I'm always looking for helpful resources that can inform the work of principals and recently found an article on eSchoolNews that identifies six steps to effective teacher development and evaluation. Three ideas stand out from the others.
  • include evidence of teaching and student learning from multiple sources
  • use information to provide constructive feedback to teachers, not shame them
  • adjust the system over time based on new evidence and feedback.
While principals legitimately struggle with the mandates around evaluation, it is critical that we recognize one of a principal's most important roles, to hire, nurture and retain high quality teachers. Sound evaluation systems support these efforts and include a way to recognize the incredible contributions that most teachers make to student learning.

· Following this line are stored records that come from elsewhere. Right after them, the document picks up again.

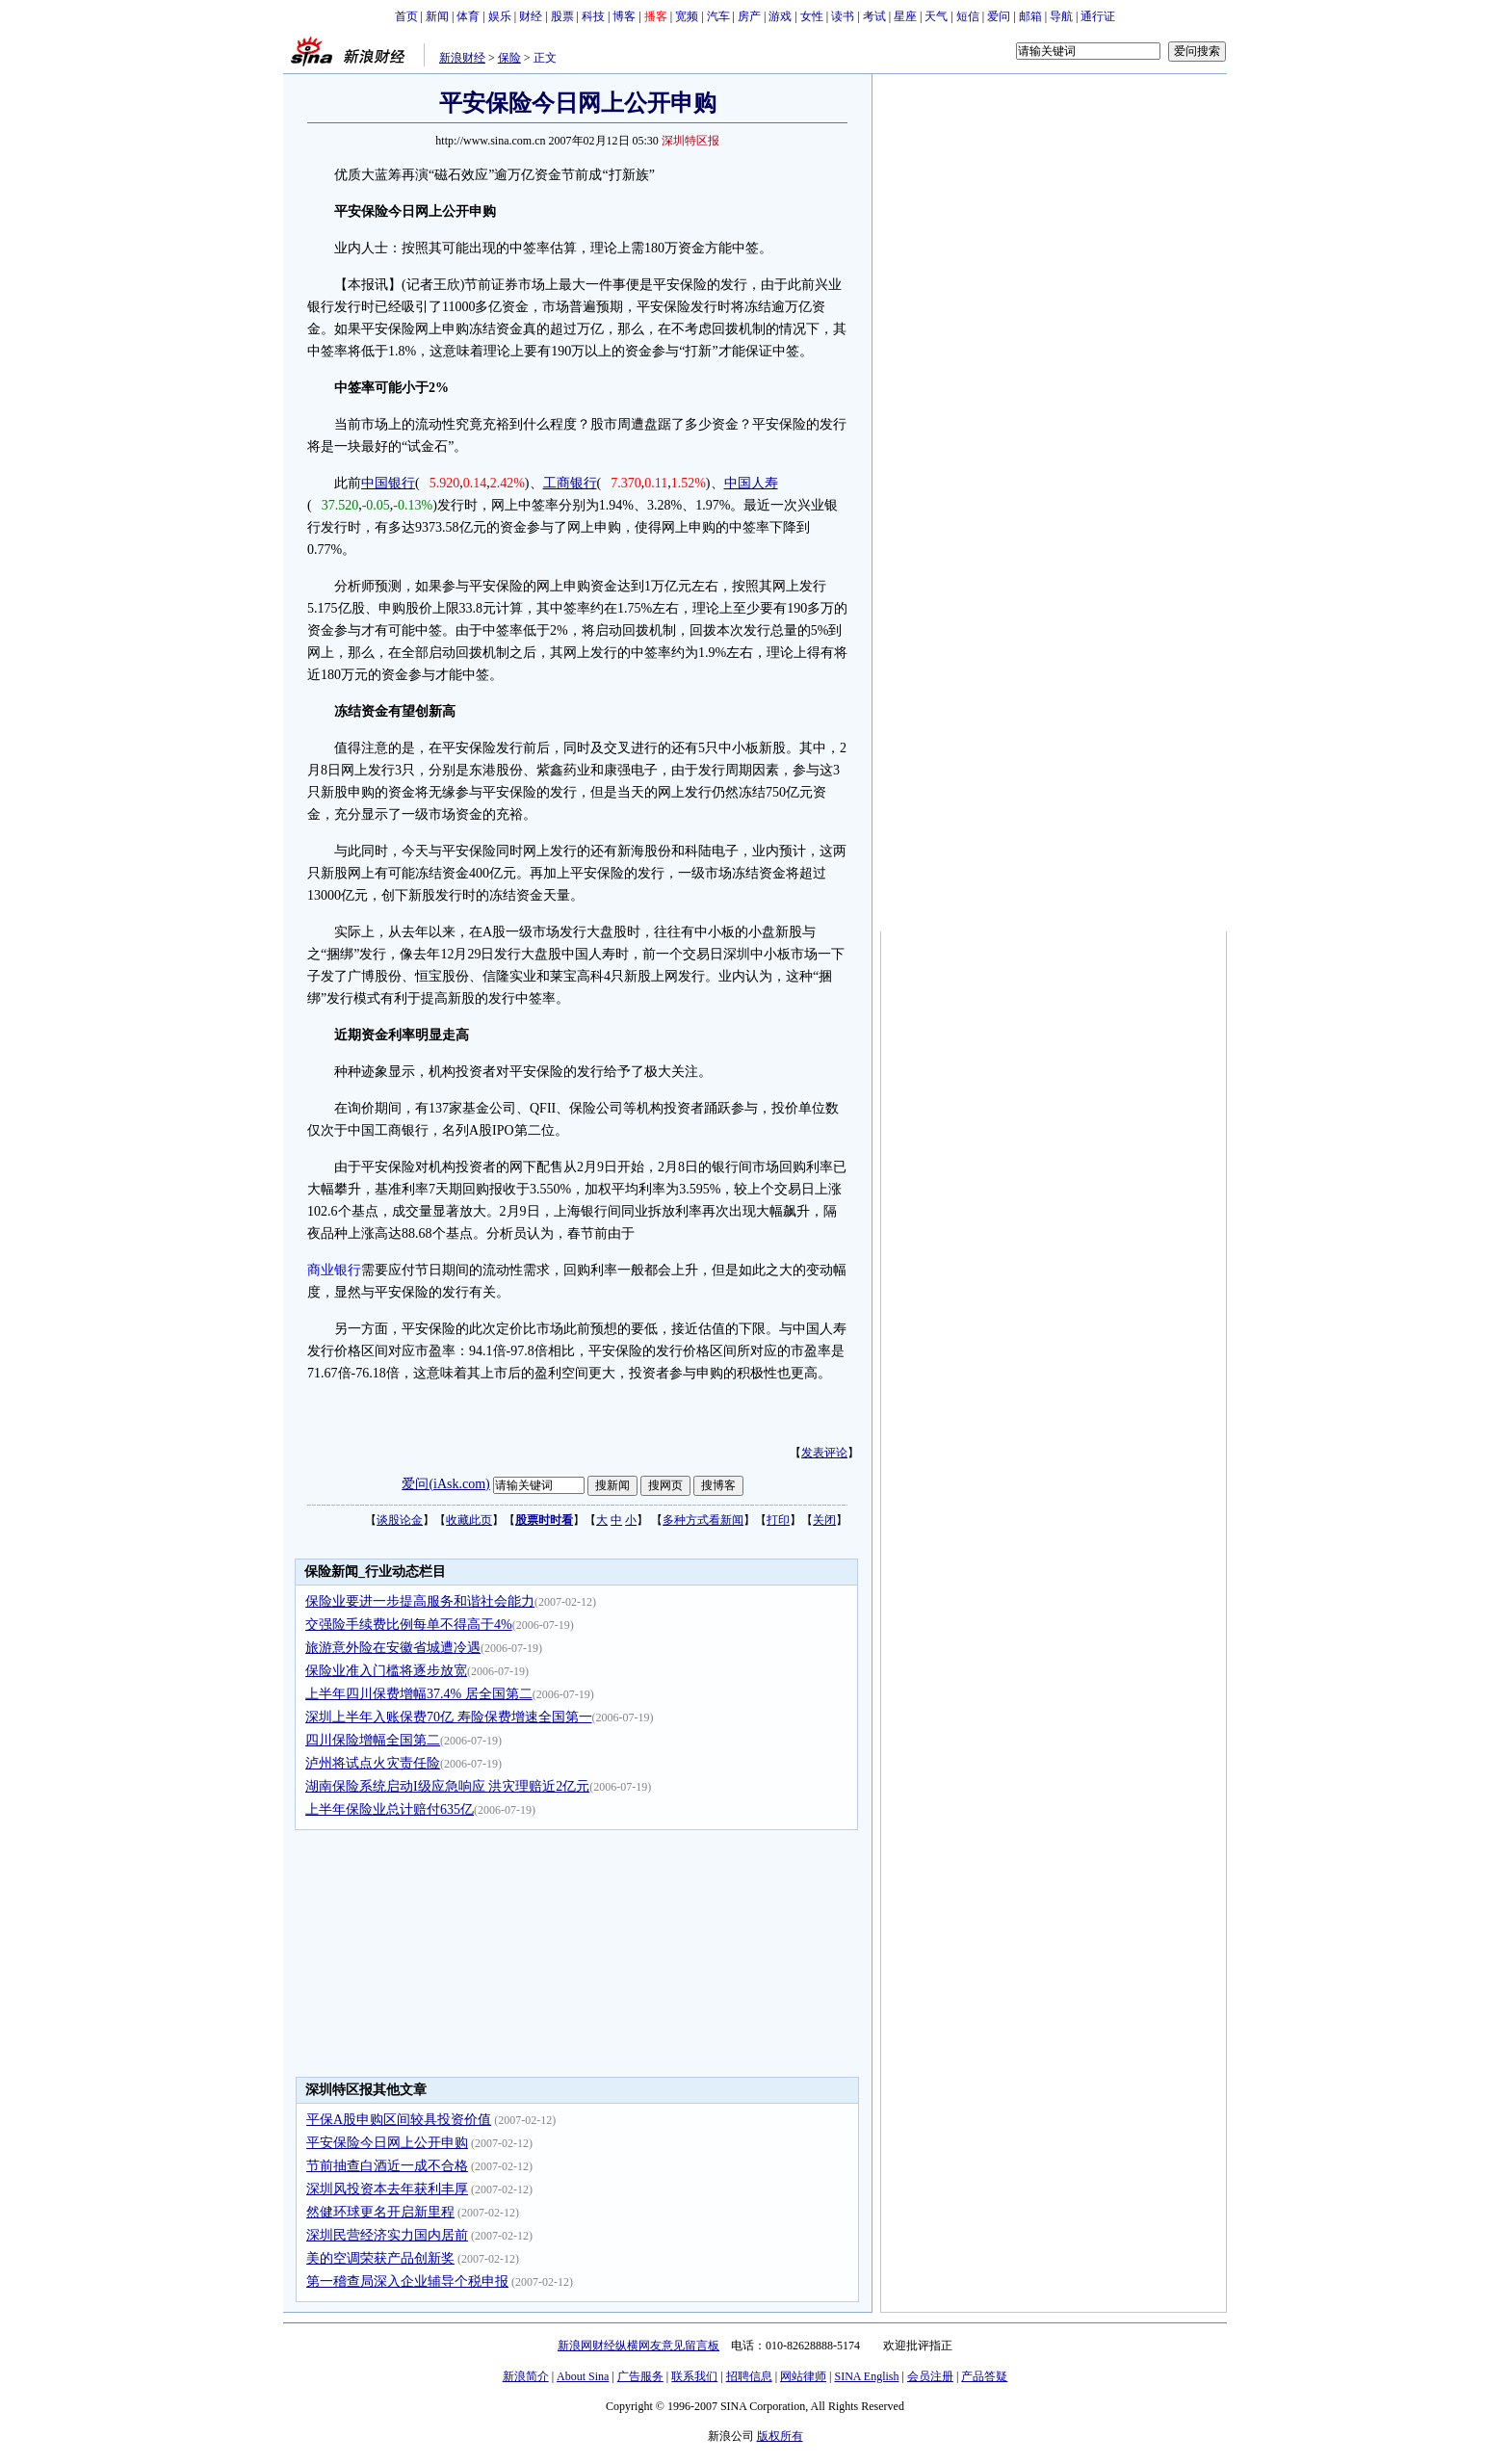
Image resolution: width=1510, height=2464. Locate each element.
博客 (624, 16)
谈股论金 (400, 1520)
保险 (509, 58)
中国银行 (388, 483)
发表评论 (824, 1452)
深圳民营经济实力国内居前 (387, 2235)
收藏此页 (469, 1520)
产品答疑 (984, 2376)
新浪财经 (462, 58)
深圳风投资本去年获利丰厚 (387, 2189)
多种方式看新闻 (703, 1520)
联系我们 (694, 2376)
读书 (842, 16)
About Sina (583, 2376)
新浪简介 (526, 2376)
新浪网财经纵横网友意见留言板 (638, 2345)
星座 (905, 16)
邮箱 (1030, 16)
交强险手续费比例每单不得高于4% (408, 1624)
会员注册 (930, 2376)
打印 (778, 1520)
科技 (593, 16)
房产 (749, 16)
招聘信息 (749, 2376)
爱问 (998, 16)
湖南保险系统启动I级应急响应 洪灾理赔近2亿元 (447, 1786)
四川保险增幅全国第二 (372, 1740)
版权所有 (780, 2436)
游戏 (780, 16)
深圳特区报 (690, 140)
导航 (1061, 16)
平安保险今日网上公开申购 (387, 2143)
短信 (967, 16)
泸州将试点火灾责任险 (372, 1763)
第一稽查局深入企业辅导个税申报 (407, 2281)
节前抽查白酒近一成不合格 (387, 2166)
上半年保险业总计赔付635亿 (389, 1809)
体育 (468, 16)
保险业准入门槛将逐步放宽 (386, 1671)
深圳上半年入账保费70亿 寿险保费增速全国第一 (448, 1717)
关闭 (824, 1520)
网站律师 (803, 2376)
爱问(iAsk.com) (445, 1484)
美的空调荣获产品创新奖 (380, 2258)
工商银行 (570, 483)
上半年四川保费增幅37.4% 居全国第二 (419, 1694)
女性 (811, 16)
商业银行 (334, 1270)
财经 (530, 16)
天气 (936, 16)
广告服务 (640, 2376)
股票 (562, 16)
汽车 (718, 16)
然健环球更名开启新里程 (380, 2212)
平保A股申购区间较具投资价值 (398, 2119)
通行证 (1097, 16)
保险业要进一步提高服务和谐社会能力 (419, 1601)
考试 (874, 16)
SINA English (866, 2376)
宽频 (686, 16)
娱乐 (499, 16)
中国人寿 (751, 483)
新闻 (437, 16)
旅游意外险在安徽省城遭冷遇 (393, 1647)
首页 (406, 16)
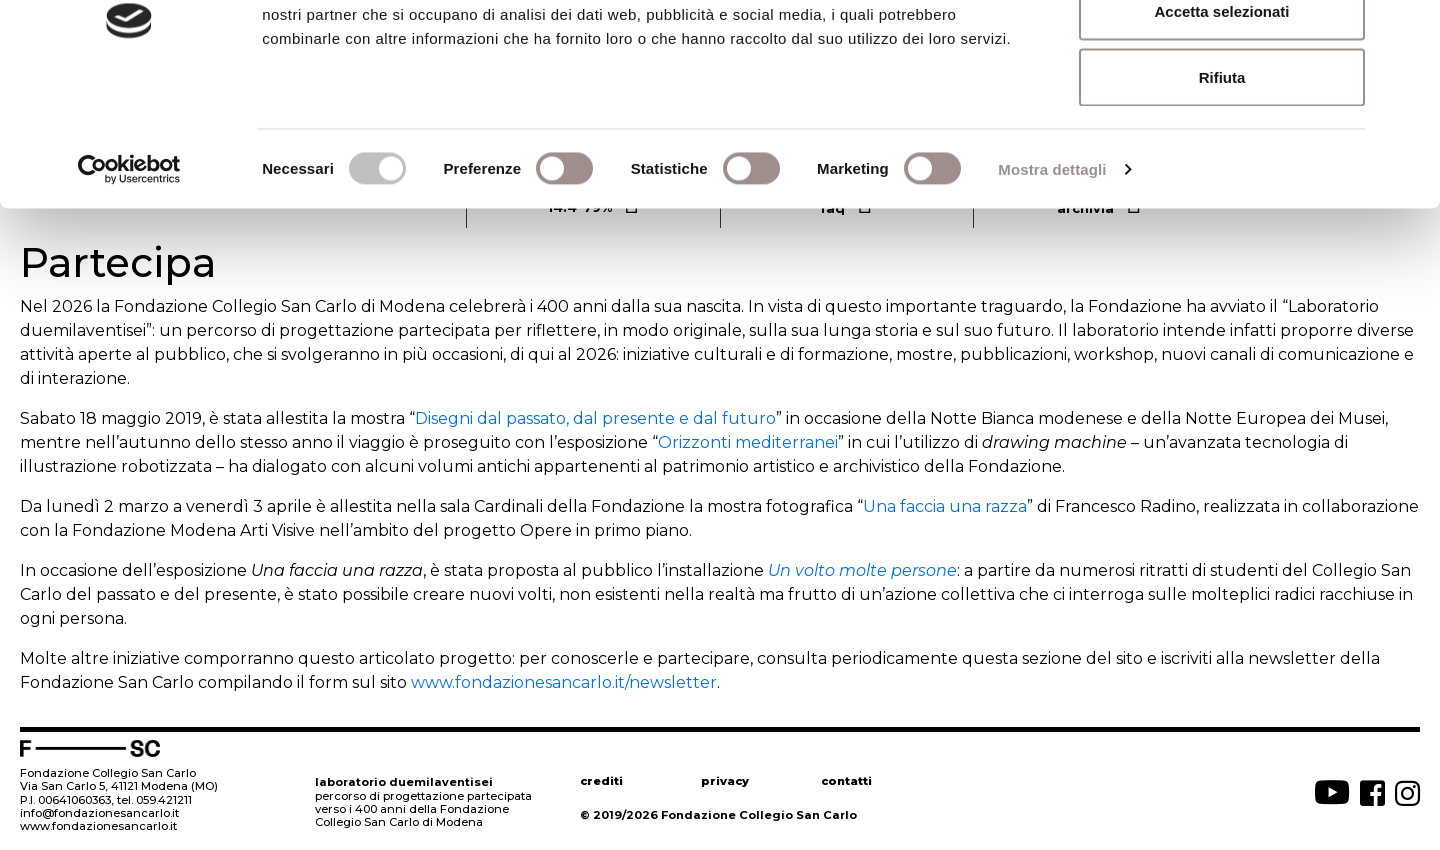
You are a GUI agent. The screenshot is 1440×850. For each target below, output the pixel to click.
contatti (846, 781)
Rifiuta (1222, 183)
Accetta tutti (1222, 52)
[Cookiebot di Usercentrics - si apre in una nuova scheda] (129, 276)
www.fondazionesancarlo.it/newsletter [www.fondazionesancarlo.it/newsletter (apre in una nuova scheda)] (564, 682)
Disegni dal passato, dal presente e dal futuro (595, 418)
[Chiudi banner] (1409, 31)
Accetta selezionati (1221, 118)
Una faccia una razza (945, 506)
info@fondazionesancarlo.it (99, 813)
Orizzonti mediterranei (748, 442)
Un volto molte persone (862, 570)
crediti (601, 781)
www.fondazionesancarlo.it (98, 826)
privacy (725, 781)
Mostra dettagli (1052, 275)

I'd enjoy hearing from you about how you're dealing with the changing expectations about teacher evaluation.

Monday, December 2, 2013

Confronting Myths About Rigor

When Barbara Blackburn and I wrote Rigorous Schools and Classrooms we spent a lot of time talking about the challenges principals face as they work to improve the rigor of their schools. We began to talk about the myths that are associated with the concept of rigor and identified four of them that we think impact the way parents, teachers and administrators think about rigor.
  • Myth #1: Lots of Homework is a Sign of Rigor - For many people this is the most prevalent indicator. Many teachers are proud of the amount of homework they expect of their students. It is often built on the idea that "more is better." Unfortunately the evidence is that "more" often means doing more low-level activities, often repetition of things done earlier. Because students learn differently it is important to vary the instruction with the student and to use homework as an opportunity to deepen understanding of what has been learned.
  • Myth #2: Rigor Means Doing More - There is also a belief that students need to do more than they are currently doing. Tony Wagner of Harvard found that classrooms are often characterized by low-level, rote activity. Howard Johnston and I asked parents about rigor and found that they believe rigor is doing less but doing it more in-depth. That is often difficult for principals to reconcile when talking with teachers and other school personnel. True rigor is expecting every student to learn and perform at high levels and requires that students delve deeply into their learning, engage in critical thinking and problem solving, and be curious and imaginative.
  • Myth #3: Rigor is Not For Everyone - There is a belief that if everyone is engaging in rigorous activity, it somehow lowers standards and lessens the value. There is growing recognition that all students must be provided an opportunity for a rigorous educational experience that is more than just a set of courses. It is anchored in the belief that every student can be successful if given adequate time and sufficient support.
  • Myth #4: Providing Support Means Lessening Rigor - Rugged individualism characterizes the fourth myth. There is a belief that if students are provided, and accept support, it is a sign of weakness. We've found that providing support is an essential component of a rigorous school. Students are motivated to do well when they value what they are doing and when they believe they have a chance for success. When Howard and I talked with teachers and parents about their own rigorous experiences they invariably described the support they were provided.
I'd like to hear your reaction to these four myths and about your experience increasing the rigor of your school and classrooms. I look forward to hearing from you.